Ces étapes ont permis d’obtenir un ensemble de données plus important que celui utilisé dans d’autres études et de vérifier les projections avec des résultats réels. Par exemple, si le modèle développé par les coauteurs d’IBM et de Pfizer prédisait qu’un sujet de 65 ans de Framingham développerait la maladie d’Alzheimer avant l’âge de 85 ans, ils pouvaient vérifier les dossiers de cette personne pour savoir si le sujet avait été diagnostiqué avec la maladie et quand le diagnostic avait été posé.

Il convient de noter que Framingham n’a interrogé que des milliers d’adultes dans la ville de Framingham, dans le Massachusetts. Les recherches ont montré qu’une grande partie des données utilisées pour former les algorithmes de diagnostic des maladies peuvent perpétuer les inégalités. Récemment, une équipe de scientifiques britanniques a découvert que presque tous les ensembles de données sur les maladies oculaires proviennent de patients d’Amérique du Nord, d’Europe et de Chine, ce qui signifie que les algorithmes de diagnostic des maladies oculaires sont moins certains de bien fonctionner pour les groupes raciaux des pays sous-représentés. Dans une autre étude, des chercheurs de l’université de Stanford ont affirmé que la plupart des données américaines pour les études impliquant des utilisations médicales de l’IA proviennent de Californie, de New York et du Massachusetts.

En effet, les chercheurs ont trouvé des preuves de biais dans leur propre modèle, qui prédisait l’apparition de la maladie d’Alzheimer pour les participants sans diplôme universitaire avec plus de précision que pour ceux qui en avaient un (76% contre 70%).
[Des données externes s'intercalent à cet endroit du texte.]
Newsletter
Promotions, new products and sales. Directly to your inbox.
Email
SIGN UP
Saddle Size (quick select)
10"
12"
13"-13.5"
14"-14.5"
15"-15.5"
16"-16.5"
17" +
Ils ont également obtenu une plus grande précision chez les femmes que chez les hommes (83 % contre 64 %), avec des résultats en moyenne 2,61 fois meilleurs chez les femmes que chez les hommes.
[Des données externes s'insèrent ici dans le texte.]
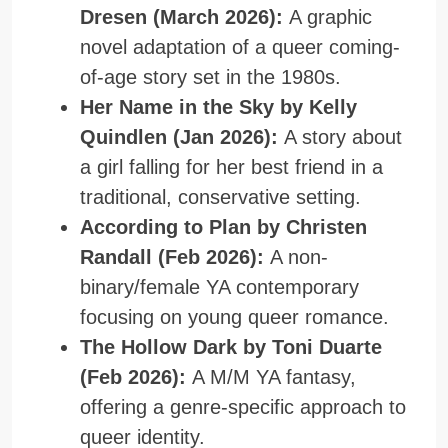
Dresen (March 2026):
A graphic
novel adaptation of a queer coming-
of-age story set in the 1980s.
Her Name in the Sky by Kelly
Quindlen (Jan 2026):
A story about
a girl falling for her best friend in a
traditional, conservative setting.
According to Plan by Christen
Randall (Feb 2026):
A non-
binary/female YA contemporary
focusing on young queer romance.
The Hollow Dark by Toni Duarte
(Feb 2026):
A M/M YA fantasy,
offering a genre-specific approach to
queer identity.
Conscients de cela, les chercheurs d’IBM et de Pfizer disent qu’ils prévoient d’utiliser des ensembles de données qui élargissent la diversité géographique, socio-économique et raciale des sujets à mesure que leurs travaux se poursuivent. « Il est souvent très difficile d’obtenir cette diversité de données en termes de prédiction des maladies, et l’accès à ces données nous a permis de former ces modèles avec précision », ont-ils écrit dans un article de blog. « Nous continuerons à former nos algorithmes tout en respectant les principes fondamentaux de la vie privée, de la transparence et du consentement ».

L’équipe pense que si leurs travaux – qui sont publiés dans The Lancet eClinicalMedicine – devaient finalement atteindre les systèmes de production, ils pourraient aider les médecins à déterminer la nécessité d’évaluations, de tests et de contrôles psychiatriques plus complexes et plus exigeants. Cela pourrait également ouvrir la porte à des essais cliniques plus fructueux, car ceux qui sont considérés comme ayant une forte probabilité de développer la maladie pourraient participer à des essais de thérapies préventives.

« Notre vision est qu’un jour, les cliniciens disposeront de multiples outils d’IA et d’apprentissage automatique pour aider à identifier si une personne est à risque de développer la maladie d’Alzheimer. La précision de notre modèle] est nettement supérieure aux prédictions basées sur des échelles cliniques (59 %), qui sont des prédictions basées sur d’autres données biomédicales disponibles sur un patient », a poursuivi l’équipe. « Un jour, les médecins pourraient être en mesure d’utiliser des tests vocaux et sanguins en conjonction les uns avec les autres, en s’appuyant sur l’IA pour les aider à prédire le risque de maladie d’Alzheimer et à jeter les bases de mesures préventives ».